In a move to save the town about $42,000, the Town Council adopted an ordinance that cuts longevity pay for its employees. Longevity pay is a yearly stipend for full-time St. John employees. The money is paid at the end of the year, in addition to employee salaries, and it is based on how long an employee has worked for the town.

St. John police Cpl. Jim Turturillo surveyed 60 employees individually and learned that 43 of them would rather take a 1 percent across-the-board pay cut, which Turturillo says would save the town more money than just cutting longevity pay.

"This is a better option for everybody involved," he said.

Turturillo, who is also a certified public accountant, said he met with employees individually from town departments and explained how each option would affect them. Depending on the salary and how long an employee has been working with the town, the 1 percent figure could be less or more than the longevity pay.

The small increment of longevity pay adds up over the years and is included in pension figures, Turturillo said.
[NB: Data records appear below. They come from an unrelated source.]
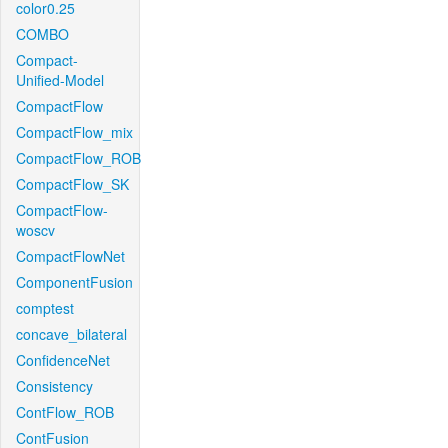
color0.25
COMBO
Compact-
Unified-Model
CompactFlow
CompactFlow_mix
CompactFlow_ROB
CompactFlow_SK
CompactFlow-
woscv
CompactFlowNet
ComponentFusion
comptest
concave_bilateral
ConfidenceNet
Consistency
ContFlow_ROB
ContFusion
He presented his findings to the council at its last meeting of the year, but the council took no action based on Turturillo's poll.

Council President Michael Fryzel said the council has no plans to amend the salary ordinance and make a 1 percent across-the-board pay cut in lieu of cutting longevity pay.

"They have to let their conscience be their guide," Turturillo said.

The 1 percent cut was an option that town leaders discussed but was taken off the table in favor of cutting longevity pay.

The salary ordinance is treated like any other ordinance and can be amended at any time, Town Manager Steve Kil said.

Aside from cutting longevity pay, St. John has a salary freeze in effect for 2009.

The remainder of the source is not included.